Sus súbditos dieron a Numitor la bienvenida a palacio, y así comenzó su feliz y pacífico rei­nado. Rómulo y Remo sirvieron bajo su abuelo durante varios años, pero querían más poder. A su debido tiempo se les presentó la ocasión, porque Alba estaba superpoblada y una nueva ciudad era imperiosamente necesaria. Decidió­se que Rómulo y Remo levantasen un nuevo asentamiento; y ¿qué mejor sitio que aquél en el cual, niños de pecho, habían escapado de la muerte y crecido hasta hacerse hombres?

Mientras los hermanos estuvieron de acuer­do todo fue bien y sin tropiezos, pero inevita­blemente surgió entre ellos la cuestión de quién de los dos había de reinar sobre la nueva
ciudad. Y, puesto que eran gemelos, no había entre ellos uno que fuese mayor que el otro. Ambos querían ser reyes y dar a la ciudad su propio nombre.

Por fin, y al cabo de muchas discusiones, convinieron en dejar la decisión a los dioses. En aquellos días creían las gentes que las divi­nidades mostraban su voluntad mediante sig­nos o señales naturales. Después de presentar juntos la cuestión a los dioses en un templo de Alba, los hermanos tomaron posiciones: Ró­mulo en el montecillo llamado Palatino y Remo en el denominado Aventino. Y aguar­daron.
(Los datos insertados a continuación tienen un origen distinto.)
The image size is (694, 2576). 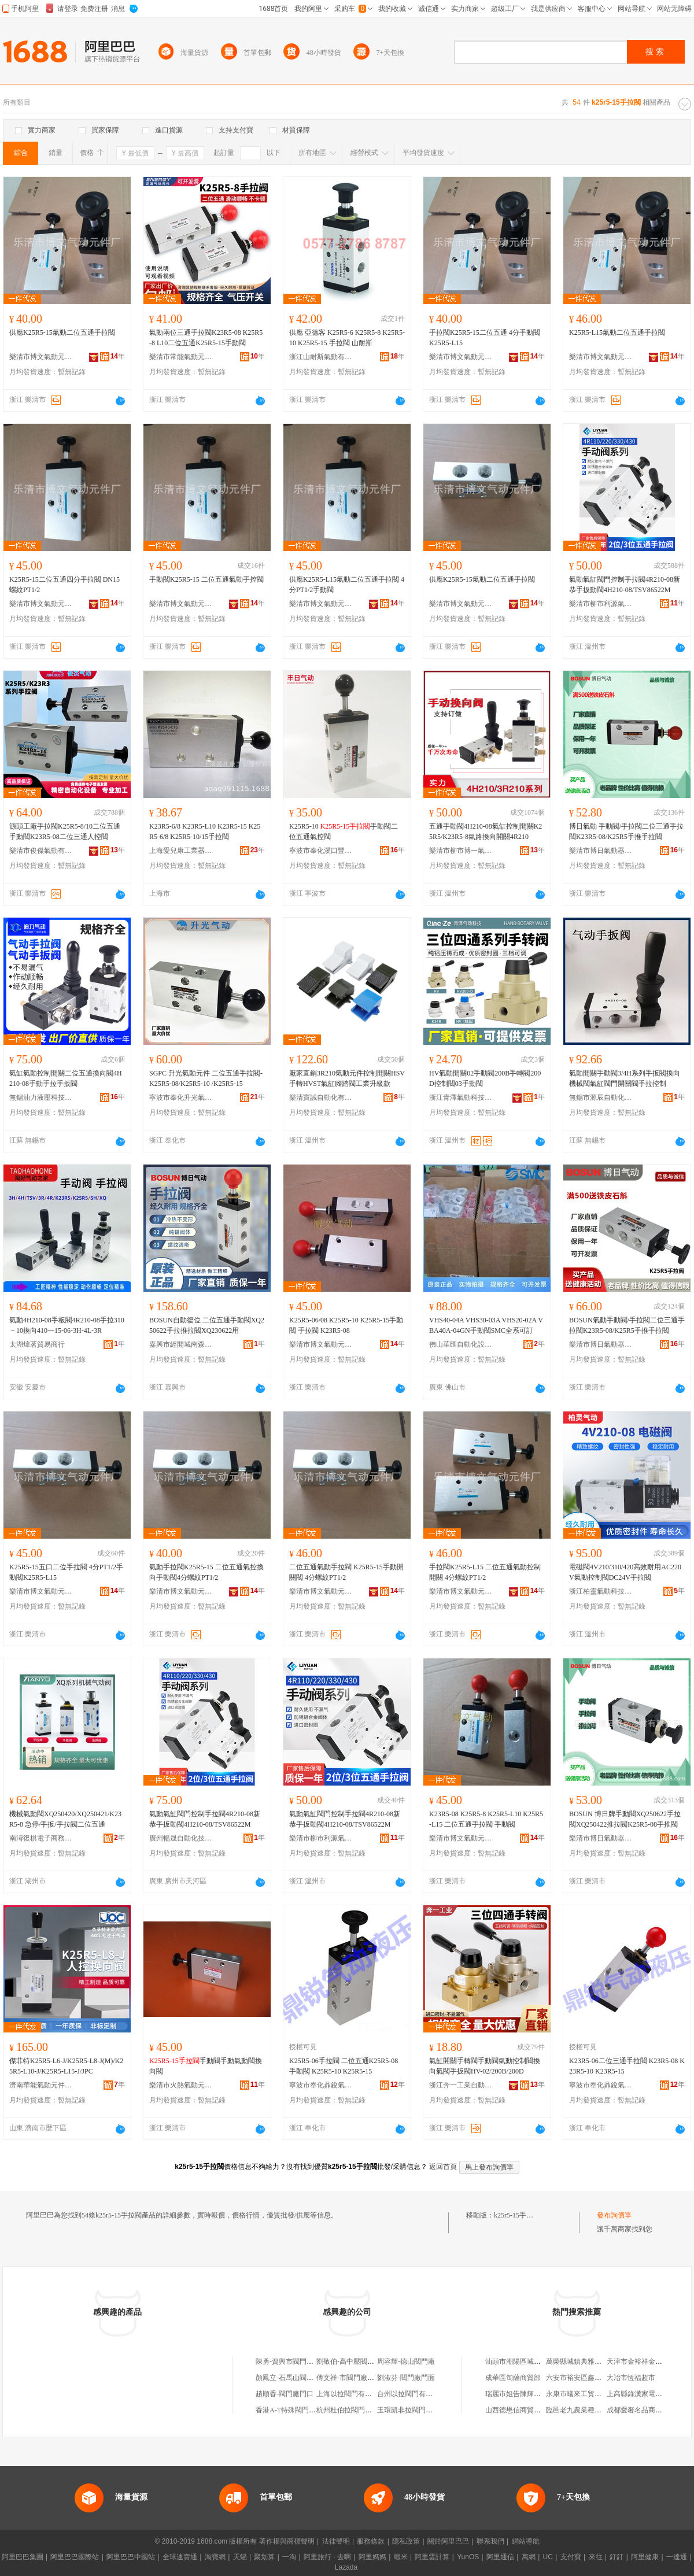 I want to click on 寧波市奉化升光氣動機械有限公司, so click(x=181, y=1097).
Remo fue el primero en ver algo que podía entenderse como señal: seis buitres volaron jun­tos cruzando el cielo. Que tantos de estos pája­ros por lo general solitarios volasen de consu­no era un espectáculo insólito, y por otra par­te se consideraba al buitre un ave especialmen­te consagrada a los dioses. Se interpretó el acontecimiento en el sentido de que Remo ha­bía de ser rey por elección divina, y la cuestión parecía concluida, cuando Rómulo volvió y dijo que había visto no menos de doce buitres sobrevolando juntos el monte Palatino.


Pero entonces el pueblo comenzó a dividirse en partidos, porque quienes apoyaban a Remo lo proclamaban rey por haber sido él el prime­ro en ver una señal, y los partidarios de Rómu­lo optaban por éste en razón de que había visto más buitres que su hermano. Acicateados por los celos y la ambición, muy pronto los geme­los empezaron a discutir y a luchar entre sí. Rómulo, seguro de ser él el próximo rey, inició la construcción de una muralla alrededor de su propio establecimiento en el monte Palatino. Remo, con la intención de mofarse de los es­fuerzos de su hermano, saltó por encima del muro, para probar cuán fácilmente podía sal­var aquel obstáculo.

La burla sacó de quicio a Rómulo, hasta el punto de que, terriblemente encolerizado, mató a su hermano. Irguiéndose triunfante sobre el cadáver de Remo, lanzó con voz potente unia advertencia a quienquiera que osare desafiarlo:

-Este mismo destino aguarda a quien se atreva a saltar sobre mi muralla.

Toda la gente que había salido de Alba con los gemelos proclamó entonces rey a Rómulo, y la nueva ciudad construida en el monte Pala­tino fue llamada Roma en honor de su ilustre fundador.